# WORKING DATA
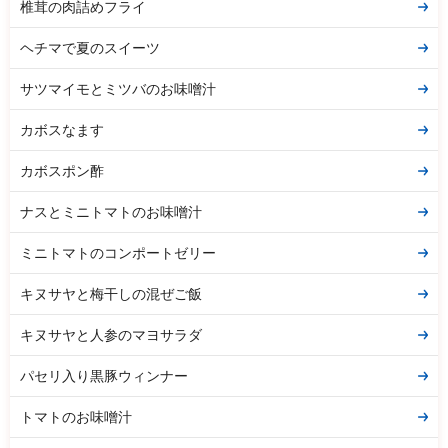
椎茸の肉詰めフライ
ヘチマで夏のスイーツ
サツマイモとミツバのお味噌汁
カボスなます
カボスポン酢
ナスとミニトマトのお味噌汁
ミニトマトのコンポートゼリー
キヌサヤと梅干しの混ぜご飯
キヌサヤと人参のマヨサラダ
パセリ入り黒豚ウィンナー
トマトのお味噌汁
---
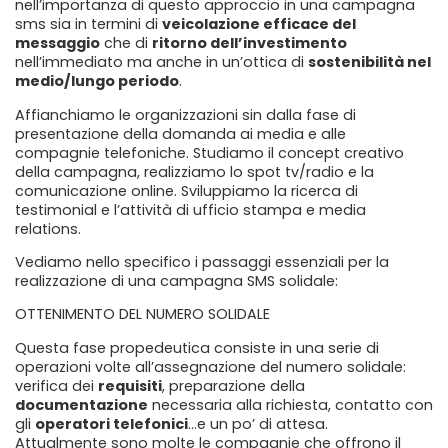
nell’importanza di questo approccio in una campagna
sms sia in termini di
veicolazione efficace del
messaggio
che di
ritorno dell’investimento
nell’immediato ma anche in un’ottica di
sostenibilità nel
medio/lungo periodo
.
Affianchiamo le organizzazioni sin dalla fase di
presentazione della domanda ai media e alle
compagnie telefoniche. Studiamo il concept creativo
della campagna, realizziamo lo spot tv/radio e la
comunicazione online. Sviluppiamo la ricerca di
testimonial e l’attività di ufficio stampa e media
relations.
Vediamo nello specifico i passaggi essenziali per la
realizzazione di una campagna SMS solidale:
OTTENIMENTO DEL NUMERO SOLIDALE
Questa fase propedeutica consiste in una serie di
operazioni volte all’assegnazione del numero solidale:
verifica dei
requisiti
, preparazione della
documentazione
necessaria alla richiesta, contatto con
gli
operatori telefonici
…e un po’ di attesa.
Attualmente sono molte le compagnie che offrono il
---
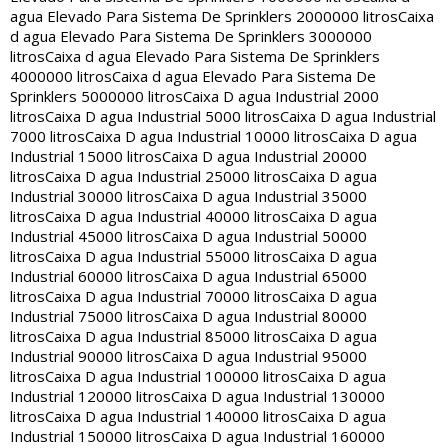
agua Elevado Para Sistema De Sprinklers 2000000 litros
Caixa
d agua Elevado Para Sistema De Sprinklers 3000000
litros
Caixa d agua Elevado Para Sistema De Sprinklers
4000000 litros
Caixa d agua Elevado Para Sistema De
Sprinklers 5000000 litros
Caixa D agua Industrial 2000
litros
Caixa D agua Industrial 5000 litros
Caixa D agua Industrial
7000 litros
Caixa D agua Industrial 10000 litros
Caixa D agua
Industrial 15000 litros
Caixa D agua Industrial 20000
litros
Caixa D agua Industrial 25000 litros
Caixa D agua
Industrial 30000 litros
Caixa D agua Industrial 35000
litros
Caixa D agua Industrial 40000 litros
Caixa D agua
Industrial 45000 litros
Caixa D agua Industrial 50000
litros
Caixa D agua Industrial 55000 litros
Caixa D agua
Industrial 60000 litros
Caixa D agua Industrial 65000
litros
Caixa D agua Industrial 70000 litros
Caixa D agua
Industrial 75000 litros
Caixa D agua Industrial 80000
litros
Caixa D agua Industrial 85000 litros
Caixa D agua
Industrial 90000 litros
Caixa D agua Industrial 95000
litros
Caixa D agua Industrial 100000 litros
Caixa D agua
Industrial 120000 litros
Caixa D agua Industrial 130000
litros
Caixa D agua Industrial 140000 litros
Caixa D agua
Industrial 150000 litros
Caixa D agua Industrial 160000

# WHAT TO DO
Check every line of the data above for the string "Sistema", and copy those that have it.

# ANSWER TO THIS PROBLEM
agua Elevado Para Sistema De Sprinklers 2000000 litros
d agua Elevado Para Sistema De Sprinklers 3000000
Caixa d agua Elevado Para Sistema De Sprinklers
Caixa d agua Elevado Para Sistema De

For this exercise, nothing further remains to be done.